Look through the material below. Copy every line with the string "descendencia" in it.

━━━━━━━━━━━━━━━━━━━━━━━━━━━━━━

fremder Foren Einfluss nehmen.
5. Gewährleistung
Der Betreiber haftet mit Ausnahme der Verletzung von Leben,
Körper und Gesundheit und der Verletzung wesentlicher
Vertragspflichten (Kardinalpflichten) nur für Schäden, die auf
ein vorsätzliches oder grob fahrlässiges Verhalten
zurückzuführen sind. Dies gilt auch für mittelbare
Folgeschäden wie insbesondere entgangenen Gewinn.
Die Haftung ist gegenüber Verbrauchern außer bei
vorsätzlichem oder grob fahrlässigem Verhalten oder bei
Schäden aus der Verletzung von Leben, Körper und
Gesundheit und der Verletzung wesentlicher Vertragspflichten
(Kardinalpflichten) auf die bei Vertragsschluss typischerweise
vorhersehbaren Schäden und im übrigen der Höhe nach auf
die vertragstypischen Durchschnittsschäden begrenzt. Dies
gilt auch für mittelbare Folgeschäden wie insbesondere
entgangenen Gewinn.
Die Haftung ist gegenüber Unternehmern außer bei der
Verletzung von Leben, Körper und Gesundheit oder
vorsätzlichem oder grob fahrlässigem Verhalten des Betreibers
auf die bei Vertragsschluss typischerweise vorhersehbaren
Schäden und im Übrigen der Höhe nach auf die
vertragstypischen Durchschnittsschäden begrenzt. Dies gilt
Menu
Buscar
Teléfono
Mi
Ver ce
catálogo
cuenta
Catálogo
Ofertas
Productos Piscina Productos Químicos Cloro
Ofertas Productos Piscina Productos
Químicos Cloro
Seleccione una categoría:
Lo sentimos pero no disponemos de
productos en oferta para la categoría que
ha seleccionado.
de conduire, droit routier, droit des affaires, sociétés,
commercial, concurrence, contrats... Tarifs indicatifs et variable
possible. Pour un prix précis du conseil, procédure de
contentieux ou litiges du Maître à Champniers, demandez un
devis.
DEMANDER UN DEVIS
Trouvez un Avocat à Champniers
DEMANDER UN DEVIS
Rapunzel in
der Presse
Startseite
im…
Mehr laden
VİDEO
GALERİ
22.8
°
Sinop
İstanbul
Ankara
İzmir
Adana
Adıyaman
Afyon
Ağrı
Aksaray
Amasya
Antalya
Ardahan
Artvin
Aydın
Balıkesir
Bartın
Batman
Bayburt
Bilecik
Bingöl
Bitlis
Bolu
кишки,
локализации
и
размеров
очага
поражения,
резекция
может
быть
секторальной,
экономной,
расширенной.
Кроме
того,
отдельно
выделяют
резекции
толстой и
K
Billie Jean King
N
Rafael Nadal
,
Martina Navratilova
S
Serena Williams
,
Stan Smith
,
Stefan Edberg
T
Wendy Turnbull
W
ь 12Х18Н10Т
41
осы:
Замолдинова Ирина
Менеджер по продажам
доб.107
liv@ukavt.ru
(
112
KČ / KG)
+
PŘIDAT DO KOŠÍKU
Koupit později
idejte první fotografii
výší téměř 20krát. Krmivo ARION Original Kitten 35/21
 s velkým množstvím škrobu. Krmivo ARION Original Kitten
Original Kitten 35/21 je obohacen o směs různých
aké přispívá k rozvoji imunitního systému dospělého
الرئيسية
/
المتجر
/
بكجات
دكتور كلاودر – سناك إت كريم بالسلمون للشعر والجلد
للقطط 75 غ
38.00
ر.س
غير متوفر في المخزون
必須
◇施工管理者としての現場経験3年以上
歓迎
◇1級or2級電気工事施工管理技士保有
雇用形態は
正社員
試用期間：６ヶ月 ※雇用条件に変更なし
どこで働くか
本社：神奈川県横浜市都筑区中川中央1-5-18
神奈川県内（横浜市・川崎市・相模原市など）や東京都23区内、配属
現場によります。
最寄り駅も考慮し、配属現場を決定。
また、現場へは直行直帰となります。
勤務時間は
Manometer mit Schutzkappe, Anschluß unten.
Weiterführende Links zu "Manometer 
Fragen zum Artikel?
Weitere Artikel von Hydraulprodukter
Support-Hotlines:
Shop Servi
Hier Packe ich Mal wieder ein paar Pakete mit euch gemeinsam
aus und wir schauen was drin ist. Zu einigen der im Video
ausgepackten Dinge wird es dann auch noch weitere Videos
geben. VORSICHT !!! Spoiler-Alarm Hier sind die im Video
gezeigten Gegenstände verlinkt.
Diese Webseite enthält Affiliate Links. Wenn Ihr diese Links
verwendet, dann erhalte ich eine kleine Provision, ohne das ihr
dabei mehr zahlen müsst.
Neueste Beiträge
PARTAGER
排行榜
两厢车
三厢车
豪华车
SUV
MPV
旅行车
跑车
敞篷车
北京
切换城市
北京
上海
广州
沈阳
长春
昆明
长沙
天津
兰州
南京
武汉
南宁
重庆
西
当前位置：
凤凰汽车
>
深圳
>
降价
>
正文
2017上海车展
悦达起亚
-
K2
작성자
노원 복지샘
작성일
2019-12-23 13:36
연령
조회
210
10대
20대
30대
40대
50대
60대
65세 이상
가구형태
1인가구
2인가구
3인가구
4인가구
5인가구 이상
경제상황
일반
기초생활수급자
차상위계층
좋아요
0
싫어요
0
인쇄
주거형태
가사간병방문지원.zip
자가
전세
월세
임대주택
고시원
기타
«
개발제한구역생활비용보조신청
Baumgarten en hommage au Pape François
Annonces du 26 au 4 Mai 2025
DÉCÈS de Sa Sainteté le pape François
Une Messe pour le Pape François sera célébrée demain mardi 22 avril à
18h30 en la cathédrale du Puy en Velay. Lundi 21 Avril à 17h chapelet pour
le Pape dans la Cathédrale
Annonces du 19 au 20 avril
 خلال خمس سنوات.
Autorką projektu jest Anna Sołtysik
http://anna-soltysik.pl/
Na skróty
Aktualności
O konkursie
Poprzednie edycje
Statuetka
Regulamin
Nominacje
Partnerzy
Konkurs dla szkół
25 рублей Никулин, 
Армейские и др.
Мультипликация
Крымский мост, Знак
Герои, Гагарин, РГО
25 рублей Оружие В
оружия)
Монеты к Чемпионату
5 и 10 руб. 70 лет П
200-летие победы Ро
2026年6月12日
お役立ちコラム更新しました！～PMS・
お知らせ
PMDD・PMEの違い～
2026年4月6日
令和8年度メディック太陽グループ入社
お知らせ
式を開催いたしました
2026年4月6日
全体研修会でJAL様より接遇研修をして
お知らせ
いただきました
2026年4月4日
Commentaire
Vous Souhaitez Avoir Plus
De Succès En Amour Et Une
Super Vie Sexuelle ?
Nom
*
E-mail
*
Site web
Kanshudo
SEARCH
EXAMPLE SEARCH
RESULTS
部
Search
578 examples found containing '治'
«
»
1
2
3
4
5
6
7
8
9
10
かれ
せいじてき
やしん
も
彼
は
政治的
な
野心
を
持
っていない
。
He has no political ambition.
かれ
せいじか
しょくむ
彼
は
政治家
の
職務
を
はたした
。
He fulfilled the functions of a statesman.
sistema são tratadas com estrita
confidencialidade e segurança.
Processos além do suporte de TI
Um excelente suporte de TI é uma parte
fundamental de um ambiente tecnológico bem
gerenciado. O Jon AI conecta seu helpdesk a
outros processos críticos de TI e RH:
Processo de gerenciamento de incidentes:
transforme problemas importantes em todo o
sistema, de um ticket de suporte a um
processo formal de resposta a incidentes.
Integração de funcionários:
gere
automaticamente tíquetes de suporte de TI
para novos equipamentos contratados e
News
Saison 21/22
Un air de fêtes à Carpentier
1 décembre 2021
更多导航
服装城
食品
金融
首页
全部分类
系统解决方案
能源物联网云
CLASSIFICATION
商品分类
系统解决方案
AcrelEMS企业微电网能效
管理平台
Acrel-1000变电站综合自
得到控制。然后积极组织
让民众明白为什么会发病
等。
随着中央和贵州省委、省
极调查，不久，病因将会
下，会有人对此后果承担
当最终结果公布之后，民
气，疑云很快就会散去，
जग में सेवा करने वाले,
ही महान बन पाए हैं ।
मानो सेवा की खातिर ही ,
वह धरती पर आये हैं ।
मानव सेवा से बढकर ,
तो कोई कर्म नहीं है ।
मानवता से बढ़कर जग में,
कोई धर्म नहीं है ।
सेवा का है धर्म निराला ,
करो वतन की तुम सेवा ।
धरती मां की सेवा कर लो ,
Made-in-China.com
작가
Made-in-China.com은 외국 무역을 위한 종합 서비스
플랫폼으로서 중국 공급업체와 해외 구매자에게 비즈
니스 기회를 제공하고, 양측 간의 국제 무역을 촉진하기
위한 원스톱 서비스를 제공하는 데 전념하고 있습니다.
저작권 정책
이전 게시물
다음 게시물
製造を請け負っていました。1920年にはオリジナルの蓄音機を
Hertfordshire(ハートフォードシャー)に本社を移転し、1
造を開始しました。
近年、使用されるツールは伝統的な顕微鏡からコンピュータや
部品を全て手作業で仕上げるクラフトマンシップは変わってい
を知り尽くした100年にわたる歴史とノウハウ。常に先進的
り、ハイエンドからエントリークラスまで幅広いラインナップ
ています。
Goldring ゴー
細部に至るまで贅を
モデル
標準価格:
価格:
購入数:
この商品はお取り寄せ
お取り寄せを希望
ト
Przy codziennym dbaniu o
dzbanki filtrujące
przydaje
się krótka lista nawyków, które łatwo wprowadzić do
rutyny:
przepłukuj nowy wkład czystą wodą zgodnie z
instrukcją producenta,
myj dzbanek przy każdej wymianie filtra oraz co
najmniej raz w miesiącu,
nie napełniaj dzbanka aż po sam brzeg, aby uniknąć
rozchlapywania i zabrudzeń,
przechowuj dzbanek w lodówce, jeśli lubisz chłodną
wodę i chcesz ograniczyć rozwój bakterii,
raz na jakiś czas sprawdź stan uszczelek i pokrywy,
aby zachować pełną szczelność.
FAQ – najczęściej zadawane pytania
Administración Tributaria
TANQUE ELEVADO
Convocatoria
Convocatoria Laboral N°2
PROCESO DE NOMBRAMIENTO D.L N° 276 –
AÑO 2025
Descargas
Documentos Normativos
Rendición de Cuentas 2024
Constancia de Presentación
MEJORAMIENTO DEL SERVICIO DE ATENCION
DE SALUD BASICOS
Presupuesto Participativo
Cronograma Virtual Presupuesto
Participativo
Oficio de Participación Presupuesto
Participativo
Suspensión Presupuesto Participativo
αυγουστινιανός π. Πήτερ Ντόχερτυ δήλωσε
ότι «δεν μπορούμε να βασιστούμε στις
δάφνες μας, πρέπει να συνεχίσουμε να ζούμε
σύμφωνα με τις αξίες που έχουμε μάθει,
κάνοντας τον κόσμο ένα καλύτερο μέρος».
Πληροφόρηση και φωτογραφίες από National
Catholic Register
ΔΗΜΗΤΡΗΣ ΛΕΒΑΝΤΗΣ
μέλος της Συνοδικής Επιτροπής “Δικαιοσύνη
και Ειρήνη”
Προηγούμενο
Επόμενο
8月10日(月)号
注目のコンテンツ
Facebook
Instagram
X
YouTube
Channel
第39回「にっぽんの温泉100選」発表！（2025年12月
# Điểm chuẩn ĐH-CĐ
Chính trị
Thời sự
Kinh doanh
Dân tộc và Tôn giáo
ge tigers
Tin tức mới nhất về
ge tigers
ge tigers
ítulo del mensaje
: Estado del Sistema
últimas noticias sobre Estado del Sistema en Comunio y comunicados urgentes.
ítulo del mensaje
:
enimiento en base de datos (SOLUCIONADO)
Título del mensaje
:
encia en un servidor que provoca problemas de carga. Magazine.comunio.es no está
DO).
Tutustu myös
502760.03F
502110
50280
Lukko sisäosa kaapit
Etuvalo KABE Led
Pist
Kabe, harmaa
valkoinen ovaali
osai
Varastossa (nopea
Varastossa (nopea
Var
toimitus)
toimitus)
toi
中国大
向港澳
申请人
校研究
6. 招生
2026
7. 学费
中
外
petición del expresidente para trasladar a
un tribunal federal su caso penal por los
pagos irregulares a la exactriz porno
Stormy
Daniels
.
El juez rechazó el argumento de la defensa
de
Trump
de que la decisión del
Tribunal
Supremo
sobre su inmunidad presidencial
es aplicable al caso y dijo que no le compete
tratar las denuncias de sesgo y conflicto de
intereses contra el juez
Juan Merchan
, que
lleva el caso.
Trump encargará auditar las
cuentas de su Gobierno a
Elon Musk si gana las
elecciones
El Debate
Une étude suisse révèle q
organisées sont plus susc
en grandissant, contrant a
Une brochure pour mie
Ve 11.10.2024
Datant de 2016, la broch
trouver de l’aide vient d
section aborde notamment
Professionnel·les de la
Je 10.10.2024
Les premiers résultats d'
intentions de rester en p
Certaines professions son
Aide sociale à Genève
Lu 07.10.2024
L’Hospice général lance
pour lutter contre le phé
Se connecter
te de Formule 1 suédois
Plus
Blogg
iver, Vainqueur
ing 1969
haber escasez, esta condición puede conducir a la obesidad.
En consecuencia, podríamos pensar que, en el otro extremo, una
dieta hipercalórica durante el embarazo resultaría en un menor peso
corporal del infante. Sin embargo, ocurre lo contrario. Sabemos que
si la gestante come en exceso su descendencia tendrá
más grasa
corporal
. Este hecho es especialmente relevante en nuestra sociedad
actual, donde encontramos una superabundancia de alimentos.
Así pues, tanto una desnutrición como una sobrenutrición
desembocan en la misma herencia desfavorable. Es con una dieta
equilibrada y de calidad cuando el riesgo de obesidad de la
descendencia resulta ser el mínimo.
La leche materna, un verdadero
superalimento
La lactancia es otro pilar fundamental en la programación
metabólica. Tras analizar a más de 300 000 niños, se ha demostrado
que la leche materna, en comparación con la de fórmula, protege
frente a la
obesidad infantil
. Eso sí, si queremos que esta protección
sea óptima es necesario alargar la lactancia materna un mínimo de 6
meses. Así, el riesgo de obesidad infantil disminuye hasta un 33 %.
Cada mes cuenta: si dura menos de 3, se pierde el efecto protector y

━━━━━━━━━━━━━━━━━━━━━━━━━━━━━━

• [Exercise solution]
si la gestante come en exceso su descendencia tendrá
descendencia resulta ser el mínimo.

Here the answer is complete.